Note that if we change the log base from 2 to $e$ or any other $D$, the solution still holds with $\log\equiv \log_D$.

6.3 Shannon Code

Def: Shannon Code $c_S$

Define on the finite set $\mathcal X$,

$$ l_S(x):=\lceil\log \frac1{p(x)}\rceil,\forall x\in\mathcal X $$

satisfying $\sum_x 2^{-l_S(x)}\le 1$ (converse Kraft’s inequality), therefore, there exists a prefix-free code

$$ \exist c_S:\mathcal X\to\{0,1\}^*-\empty $$

with $l(c_S(x))=l_S(x),\forall x$.

We call such a code a Shannon code, where

$$ H(X)\le E[l(c_S(X))]= \sum_x p(x)l(c_S(x))=\sum_x p(x)\lceil \log\frac{1}{p(x)}\rceil\le H(X)+1 $$

minimizes the expected length.

If the entropy is small…

If $H(X)$ is small, say, smaller than 1, the code for one symbol may be not so great.

However, we can do this over blocks of symbols (concatenation)

Block Shannon Code

For a block (multiple symbols) with $k$ symbols, i.i.d. the distribution $p$,

$$ c_S^k:\mathcal X^k\to\{0,1\}^*-\empty,\qquad\text{s.t.}\quad l(c_S(\bold x^k))=\sum_{i=1}^k l(c_S(x_i)) $$

Then

$$ E_p[l(c_S(\bold X^k))]=\sum_{\bold x^k}p(\bold x^k)l(c_S(\bold x^k))\le H(\bold X^k)+1=kH(X)+1. $$

So the average expected length for one symbol is

$$ \overline{E_p[l(c_S(X))]}=\frac1k\sum_{\bold x^k}p(\bold x^k)l(c_S(\bold x^k))\le H(X)+\frac1k, $$

thereby we can use a long block to lower the length bound closer to the entropy.

Compression Rate

Though it’s late, we define the expected length as the compression rate that is

$$ CR(c)=E[{\text{\# of bits}\over\text{\# of symbols}}]=E_p[l(c(X))] $$

UD but not Prefix-free is not better.
Theorem: No UD codes have a better (smaller) compression rate than PF ones.

Kraft-McMillian Inequality

UD codes can also follow Kraft’s Inequality though.
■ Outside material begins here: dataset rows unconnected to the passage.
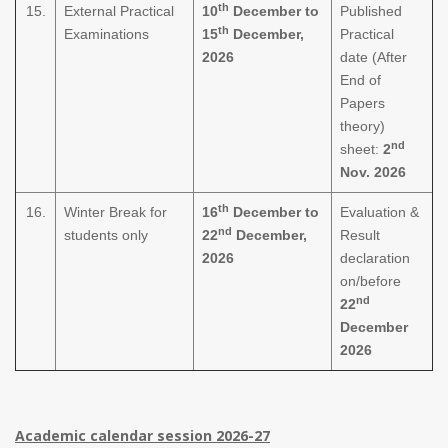
th
15.
External Practical
10
December to
Published
th
Examinations
15
December,
Practical
2026
date (After
End of
Papers
theory)
nd
sheet:
2
Nov. 2026
th
16.
Winter Break for
16
December to
Evaluation &
nd
students only
22
December,
Result
2026
declaration
on/before
nd
22
December
2026
Academic calendar session 2026-27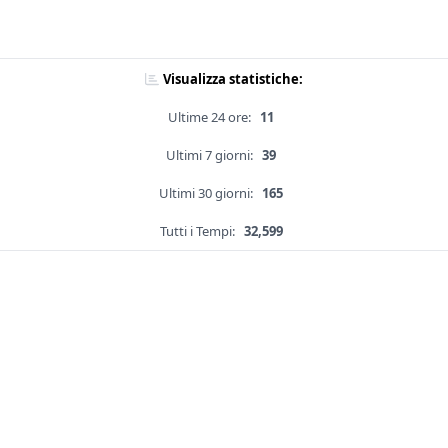
Visualizza statistiche:
Ultime 24 ore:
11
Ultimi 7 giorni:
39
Ultimi 30 giorni:
165
Tutti i Tempi:
32,599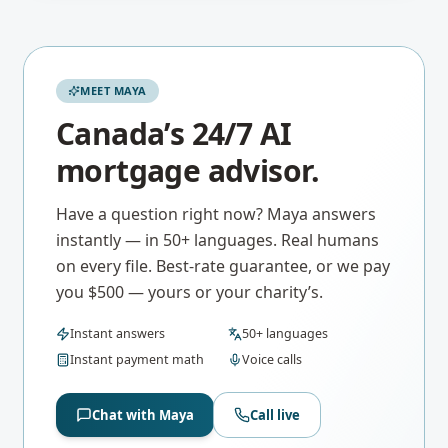
MEET MAYA
Canada’s 24/7 AI
mortgage advisor.
Have a question right now? Maya answers
instantly — in 50+ languages. Real humans
on every file. Best-rate guarantee, or we pay
you $500 — yours or your charity’s.
Instant answers
50+ languages
Instant payment math
Voice calls
Chat with Maya
Call live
This conclusion expands that of PF to UDs.

$$ \sum_{x\in\mathcal X}2^{-l(c(x))}\le 1 $$

Proof.

Consider a $k$-length symbol block. We consider the length of its codeword block.

Let $l_{\max}=\max_x l(c(x))$ then for any $k$-length block, since $c(\bold x^k)=c(x_1)+c(x_2)+\dots+c(x_k)$,

$$ \sum_{\bold x^k}2^{-l(c(\bold x^k))}=\sum_{x_1}\sum_{x_2}\cdots\sum_{x_k}2^{-l(c(x_1))}2^{-l(c(x_2))}\cdots2^{-l(c(x_k))} =\left(\sum_x 2^{-l(c(x))}\right)^{k} $$

and we have

$$ \sum_{\bold x^k}2^{-l(c(\bold x^k))}=\sum_{l=1}^{k\cdot l_{\max}}2^{-l}N(l) $$

where $N(l)$ is the count of the codewords with length $l$. 某个长度的出现次数

But since the codeword of length $l$ is in $\{0,1\}^l$ with size $2^l$, $N(l)\le 2^l$, hence

$$ \sum_{\bold x^k}2^{-l(c(\bold x^k))}=\sum_{l=1}^{k\cdot l_{\max}}2^{-l}N(l)\le \sum_{l=1}^{k\cdot l_{\max}}1 =kl_{\max}. $$

Hence

$$ \sum_x 2^{-l(c(x))} \le (k l_{\max})^{1/k},\forall k\in \Z^+. $$

When $k\to \infty$, the RHS approaches to 1, so

$$ \sum_x 2^{-l(c(x))}\le \inf_k(kl_{\max})^{1/k}=1. $$